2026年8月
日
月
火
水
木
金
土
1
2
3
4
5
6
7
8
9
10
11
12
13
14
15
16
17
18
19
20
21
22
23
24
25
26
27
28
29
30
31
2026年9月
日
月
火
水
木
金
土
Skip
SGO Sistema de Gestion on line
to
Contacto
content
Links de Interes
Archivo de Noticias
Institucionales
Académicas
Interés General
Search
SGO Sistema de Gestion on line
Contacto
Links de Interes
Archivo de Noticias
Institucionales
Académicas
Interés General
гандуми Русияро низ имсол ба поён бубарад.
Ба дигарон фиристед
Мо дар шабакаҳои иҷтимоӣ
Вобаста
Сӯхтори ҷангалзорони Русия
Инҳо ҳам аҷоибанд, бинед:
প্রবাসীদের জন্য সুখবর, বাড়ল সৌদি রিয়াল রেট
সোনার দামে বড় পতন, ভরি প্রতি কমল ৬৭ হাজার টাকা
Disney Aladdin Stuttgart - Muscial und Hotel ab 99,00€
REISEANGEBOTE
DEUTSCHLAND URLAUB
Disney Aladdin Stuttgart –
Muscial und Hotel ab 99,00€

=-=-=

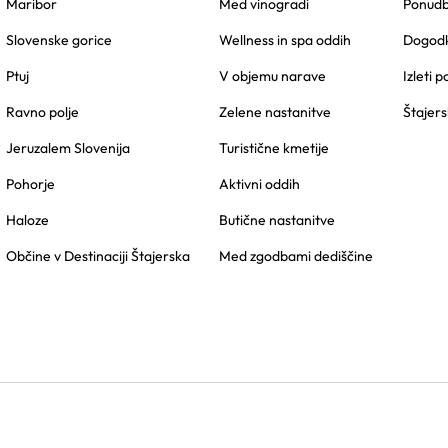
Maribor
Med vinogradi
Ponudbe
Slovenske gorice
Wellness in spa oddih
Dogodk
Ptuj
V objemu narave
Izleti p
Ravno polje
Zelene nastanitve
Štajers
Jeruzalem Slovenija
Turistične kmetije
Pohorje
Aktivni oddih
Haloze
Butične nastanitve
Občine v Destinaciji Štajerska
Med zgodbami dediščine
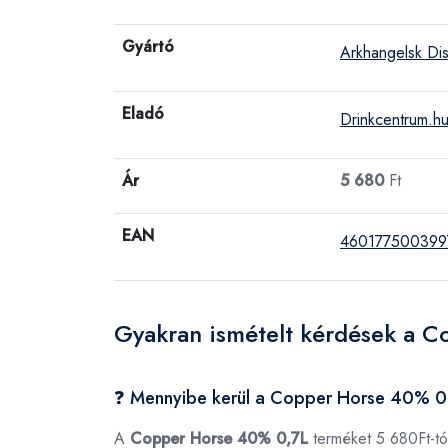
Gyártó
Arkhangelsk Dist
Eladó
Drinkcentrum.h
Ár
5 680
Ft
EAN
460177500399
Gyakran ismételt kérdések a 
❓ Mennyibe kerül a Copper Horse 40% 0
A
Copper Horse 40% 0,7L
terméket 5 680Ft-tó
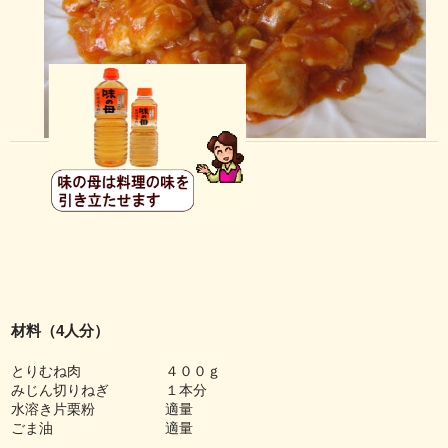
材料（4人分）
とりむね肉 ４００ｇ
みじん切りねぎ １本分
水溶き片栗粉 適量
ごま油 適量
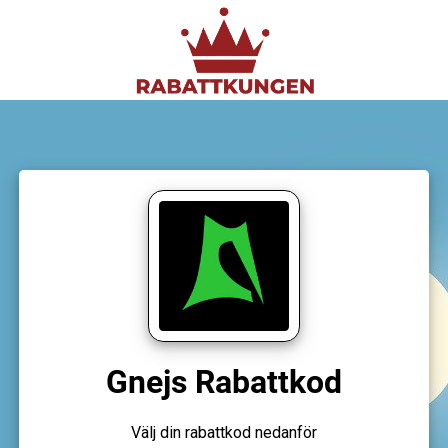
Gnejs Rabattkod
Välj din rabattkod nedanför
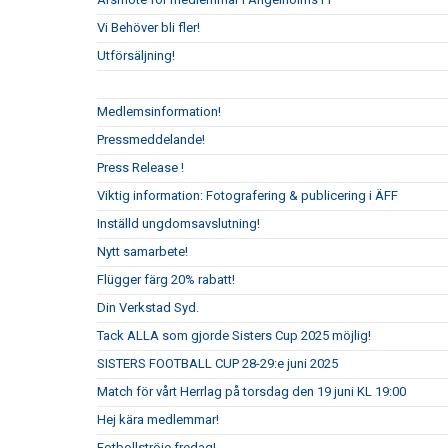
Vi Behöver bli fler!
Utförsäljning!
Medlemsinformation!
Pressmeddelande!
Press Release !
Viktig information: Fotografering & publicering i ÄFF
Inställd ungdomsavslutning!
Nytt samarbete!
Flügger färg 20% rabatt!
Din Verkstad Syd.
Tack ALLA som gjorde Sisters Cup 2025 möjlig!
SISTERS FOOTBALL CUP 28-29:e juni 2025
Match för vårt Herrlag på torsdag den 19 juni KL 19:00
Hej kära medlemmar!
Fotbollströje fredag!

=-=-=

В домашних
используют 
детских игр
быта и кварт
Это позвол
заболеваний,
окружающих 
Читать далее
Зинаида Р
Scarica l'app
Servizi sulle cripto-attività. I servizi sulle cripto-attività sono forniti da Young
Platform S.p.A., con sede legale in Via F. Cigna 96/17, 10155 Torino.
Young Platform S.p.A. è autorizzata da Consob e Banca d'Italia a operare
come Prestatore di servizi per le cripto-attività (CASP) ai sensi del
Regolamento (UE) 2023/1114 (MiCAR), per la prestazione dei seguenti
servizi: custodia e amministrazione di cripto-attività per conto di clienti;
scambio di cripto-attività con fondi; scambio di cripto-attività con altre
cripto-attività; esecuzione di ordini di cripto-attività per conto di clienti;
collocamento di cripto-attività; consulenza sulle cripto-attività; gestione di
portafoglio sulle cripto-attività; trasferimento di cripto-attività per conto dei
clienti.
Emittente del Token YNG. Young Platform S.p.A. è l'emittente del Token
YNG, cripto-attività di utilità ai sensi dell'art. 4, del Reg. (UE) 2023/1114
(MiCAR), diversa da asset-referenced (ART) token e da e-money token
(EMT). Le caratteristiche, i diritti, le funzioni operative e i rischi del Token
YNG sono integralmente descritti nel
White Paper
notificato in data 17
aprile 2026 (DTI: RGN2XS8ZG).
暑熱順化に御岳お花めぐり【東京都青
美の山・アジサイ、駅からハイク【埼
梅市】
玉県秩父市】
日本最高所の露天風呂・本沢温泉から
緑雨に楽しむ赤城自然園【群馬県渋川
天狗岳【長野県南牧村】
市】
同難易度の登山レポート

=-=-=

What is expected
Your reply should be only the number of lines in the preceding data that include the word "servizi".

Worked solution
3